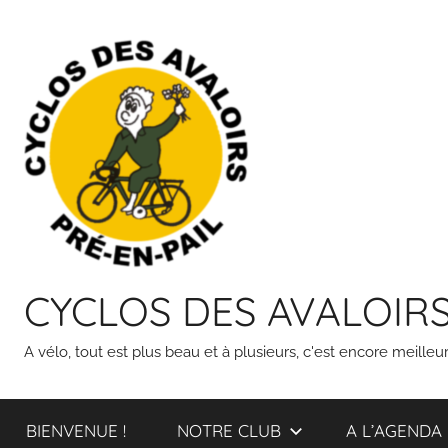
Skip
to
content
CYCLOS DES AVALOIR
A vélo, tout est plus beau et à plusieurs, c'est encore meilleur
BIENVENUE !
NOTRE CLUB
A L’AGENDA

### Activity
In your copy of the entries above, keep the text exact and leave out the pictures.

### Output of the exercise
Skip
to
content
CYCLOS DES AVALOIR
A vélo, tout est plus beau et à plusieurs, c'est encore meilleur
BIENVENUE !
NOTRE CLUB
A L’AGENDA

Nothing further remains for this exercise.